Your assignment: In the listing below, a line holding "amenities you need" and a line holding "Mid-term leases offer" mark the range. Retype both exactly, with all lines between them.

Given records:
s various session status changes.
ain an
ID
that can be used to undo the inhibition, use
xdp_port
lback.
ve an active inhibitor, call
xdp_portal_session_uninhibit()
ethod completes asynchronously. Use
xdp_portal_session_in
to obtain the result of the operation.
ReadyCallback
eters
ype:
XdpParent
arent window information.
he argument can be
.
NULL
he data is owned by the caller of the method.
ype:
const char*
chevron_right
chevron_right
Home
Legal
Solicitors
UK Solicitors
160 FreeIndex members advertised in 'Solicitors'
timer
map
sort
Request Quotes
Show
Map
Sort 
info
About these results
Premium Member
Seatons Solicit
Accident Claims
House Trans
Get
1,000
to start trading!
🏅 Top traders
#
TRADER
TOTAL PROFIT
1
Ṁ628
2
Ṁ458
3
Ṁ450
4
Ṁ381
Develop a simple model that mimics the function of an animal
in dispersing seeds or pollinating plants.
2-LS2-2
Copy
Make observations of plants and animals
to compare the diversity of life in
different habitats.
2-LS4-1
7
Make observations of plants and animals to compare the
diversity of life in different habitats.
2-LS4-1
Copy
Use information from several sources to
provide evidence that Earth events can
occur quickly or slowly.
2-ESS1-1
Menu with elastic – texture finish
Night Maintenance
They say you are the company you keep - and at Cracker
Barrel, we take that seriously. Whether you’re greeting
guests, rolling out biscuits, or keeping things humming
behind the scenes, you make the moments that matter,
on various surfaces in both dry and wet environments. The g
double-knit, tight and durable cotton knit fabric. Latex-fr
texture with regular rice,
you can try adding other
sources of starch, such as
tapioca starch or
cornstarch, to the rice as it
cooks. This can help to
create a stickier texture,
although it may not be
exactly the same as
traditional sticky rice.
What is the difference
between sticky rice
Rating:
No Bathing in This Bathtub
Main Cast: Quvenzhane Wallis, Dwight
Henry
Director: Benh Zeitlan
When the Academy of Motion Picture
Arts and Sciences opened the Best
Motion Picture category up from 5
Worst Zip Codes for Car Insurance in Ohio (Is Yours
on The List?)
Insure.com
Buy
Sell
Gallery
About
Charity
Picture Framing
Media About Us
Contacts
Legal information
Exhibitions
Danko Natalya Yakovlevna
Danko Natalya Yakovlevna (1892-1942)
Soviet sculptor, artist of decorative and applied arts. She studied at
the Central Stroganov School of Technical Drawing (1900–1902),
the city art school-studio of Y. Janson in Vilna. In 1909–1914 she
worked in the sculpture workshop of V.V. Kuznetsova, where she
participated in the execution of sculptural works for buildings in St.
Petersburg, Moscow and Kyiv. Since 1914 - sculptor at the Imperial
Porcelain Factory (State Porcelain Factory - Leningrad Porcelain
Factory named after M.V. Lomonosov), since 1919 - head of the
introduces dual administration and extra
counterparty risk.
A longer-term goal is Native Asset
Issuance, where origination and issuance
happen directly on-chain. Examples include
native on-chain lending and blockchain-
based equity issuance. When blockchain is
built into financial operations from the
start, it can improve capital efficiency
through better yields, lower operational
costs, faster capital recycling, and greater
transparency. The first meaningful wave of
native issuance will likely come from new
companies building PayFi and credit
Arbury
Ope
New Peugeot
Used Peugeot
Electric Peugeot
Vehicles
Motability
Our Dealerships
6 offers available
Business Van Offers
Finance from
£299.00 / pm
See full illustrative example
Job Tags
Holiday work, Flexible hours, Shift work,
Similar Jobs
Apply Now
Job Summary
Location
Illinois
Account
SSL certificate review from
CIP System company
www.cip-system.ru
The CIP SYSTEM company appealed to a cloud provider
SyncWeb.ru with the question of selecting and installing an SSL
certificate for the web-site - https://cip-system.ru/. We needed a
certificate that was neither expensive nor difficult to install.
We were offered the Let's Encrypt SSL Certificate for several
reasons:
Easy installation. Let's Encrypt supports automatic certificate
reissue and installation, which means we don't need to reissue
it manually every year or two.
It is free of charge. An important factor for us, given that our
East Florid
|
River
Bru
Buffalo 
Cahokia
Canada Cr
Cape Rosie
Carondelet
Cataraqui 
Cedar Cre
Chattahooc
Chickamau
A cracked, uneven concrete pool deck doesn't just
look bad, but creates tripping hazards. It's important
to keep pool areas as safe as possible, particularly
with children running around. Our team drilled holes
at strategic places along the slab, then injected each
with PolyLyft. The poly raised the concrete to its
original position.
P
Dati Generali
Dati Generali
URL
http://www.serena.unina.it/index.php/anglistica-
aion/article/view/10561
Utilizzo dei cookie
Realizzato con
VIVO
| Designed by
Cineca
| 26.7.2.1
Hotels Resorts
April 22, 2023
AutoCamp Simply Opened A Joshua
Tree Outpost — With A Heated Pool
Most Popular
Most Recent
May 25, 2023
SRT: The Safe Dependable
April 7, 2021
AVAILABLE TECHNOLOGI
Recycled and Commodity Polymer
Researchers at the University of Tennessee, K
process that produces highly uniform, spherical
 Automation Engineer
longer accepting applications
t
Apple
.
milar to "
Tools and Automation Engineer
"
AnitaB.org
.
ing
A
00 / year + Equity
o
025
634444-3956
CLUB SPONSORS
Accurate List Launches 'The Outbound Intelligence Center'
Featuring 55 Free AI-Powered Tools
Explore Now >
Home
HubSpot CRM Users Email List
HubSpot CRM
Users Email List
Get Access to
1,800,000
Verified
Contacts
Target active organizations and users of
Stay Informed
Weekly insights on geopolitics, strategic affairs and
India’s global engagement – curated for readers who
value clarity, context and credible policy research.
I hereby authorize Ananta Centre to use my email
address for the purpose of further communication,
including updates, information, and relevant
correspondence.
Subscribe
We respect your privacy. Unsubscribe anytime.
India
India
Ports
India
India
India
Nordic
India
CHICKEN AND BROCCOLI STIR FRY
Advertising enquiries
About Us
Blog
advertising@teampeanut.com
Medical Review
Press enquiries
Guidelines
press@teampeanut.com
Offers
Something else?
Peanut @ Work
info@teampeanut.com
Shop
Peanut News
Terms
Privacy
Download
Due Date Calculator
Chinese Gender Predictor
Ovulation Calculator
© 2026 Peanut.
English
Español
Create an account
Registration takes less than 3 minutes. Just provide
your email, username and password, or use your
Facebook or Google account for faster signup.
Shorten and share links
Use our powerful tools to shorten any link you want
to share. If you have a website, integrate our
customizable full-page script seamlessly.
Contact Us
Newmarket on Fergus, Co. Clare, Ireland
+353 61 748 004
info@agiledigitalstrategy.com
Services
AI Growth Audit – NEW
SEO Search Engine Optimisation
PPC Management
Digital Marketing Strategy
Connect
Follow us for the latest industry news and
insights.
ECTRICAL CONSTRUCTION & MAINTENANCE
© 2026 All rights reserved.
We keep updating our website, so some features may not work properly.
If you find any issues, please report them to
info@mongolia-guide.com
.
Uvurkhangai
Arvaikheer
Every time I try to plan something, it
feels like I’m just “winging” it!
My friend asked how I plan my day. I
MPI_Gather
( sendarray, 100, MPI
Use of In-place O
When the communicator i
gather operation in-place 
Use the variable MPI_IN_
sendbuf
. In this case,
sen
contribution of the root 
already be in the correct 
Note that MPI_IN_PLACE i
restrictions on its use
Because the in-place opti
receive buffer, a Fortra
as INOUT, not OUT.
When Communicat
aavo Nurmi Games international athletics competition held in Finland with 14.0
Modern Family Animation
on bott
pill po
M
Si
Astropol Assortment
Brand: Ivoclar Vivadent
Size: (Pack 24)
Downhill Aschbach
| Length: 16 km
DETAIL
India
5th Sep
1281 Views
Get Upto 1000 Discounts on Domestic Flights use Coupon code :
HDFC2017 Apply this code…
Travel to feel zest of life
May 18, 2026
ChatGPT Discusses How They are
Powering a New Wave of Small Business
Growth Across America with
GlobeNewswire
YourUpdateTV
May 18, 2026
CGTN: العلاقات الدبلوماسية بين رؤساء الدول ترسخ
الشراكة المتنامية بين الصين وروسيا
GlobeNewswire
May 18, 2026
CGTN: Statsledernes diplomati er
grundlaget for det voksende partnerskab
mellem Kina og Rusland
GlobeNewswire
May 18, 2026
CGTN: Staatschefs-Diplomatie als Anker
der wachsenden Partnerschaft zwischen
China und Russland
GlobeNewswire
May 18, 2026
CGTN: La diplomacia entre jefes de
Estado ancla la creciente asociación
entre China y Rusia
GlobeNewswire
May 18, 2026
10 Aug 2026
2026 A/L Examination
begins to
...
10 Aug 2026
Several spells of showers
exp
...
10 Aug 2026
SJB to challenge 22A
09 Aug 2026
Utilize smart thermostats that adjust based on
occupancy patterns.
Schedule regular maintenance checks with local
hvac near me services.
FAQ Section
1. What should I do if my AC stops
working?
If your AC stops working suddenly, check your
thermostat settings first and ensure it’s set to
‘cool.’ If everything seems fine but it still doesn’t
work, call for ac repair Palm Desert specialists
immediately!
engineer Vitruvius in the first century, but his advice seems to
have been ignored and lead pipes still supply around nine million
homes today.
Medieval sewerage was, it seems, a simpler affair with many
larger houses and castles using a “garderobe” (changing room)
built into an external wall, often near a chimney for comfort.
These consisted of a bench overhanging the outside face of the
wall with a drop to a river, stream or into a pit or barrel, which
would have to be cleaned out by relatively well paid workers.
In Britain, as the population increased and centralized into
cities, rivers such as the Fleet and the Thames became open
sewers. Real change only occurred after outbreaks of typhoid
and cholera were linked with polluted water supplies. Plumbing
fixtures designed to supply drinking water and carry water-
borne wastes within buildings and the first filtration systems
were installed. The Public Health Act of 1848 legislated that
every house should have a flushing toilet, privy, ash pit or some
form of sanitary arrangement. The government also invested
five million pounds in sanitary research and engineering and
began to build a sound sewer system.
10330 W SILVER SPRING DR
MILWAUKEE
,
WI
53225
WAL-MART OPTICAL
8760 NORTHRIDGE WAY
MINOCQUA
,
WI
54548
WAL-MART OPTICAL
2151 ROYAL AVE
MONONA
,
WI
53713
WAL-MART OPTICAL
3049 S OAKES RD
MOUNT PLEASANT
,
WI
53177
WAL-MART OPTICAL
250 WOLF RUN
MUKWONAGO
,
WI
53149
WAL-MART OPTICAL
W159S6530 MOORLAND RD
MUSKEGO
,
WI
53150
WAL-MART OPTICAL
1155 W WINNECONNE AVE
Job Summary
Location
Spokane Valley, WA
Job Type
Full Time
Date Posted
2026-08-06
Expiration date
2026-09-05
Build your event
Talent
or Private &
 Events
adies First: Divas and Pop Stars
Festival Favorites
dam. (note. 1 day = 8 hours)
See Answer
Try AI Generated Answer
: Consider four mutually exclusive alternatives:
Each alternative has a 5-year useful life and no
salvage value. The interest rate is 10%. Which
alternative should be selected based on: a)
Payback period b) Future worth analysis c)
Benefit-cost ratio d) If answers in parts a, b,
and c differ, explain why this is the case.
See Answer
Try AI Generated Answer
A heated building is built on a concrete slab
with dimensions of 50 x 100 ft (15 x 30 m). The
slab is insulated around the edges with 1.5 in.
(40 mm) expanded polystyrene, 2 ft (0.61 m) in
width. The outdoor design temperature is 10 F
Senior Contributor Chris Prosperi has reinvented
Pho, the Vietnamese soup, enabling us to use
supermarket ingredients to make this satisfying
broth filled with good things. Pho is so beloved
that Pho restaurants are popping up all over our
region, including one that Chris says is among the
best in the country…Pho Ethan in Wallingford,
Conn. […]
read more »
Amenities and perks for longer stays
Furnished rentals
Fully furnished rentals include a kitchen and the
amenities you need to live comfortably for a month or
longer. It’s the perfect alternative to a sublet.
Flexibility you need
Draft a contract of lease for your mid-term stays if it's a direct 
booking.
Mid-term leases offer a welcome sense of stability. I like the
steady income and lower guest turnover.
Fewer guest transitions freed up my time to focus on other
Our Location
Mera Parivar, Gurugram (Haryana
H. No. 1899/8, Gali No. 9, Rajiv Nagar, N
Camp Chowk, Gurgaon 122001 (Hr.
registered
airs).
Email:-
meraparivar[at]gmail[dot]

Finished task:
amenities you need to live comfortably for a month or
longer. It’s the perfect alternative to a sublet.
Flexibility you need
Draft a contract of lease for your mid-term stays if it's a direct 
booking.
Mid-term leases offer a welcome sense of stability. I like the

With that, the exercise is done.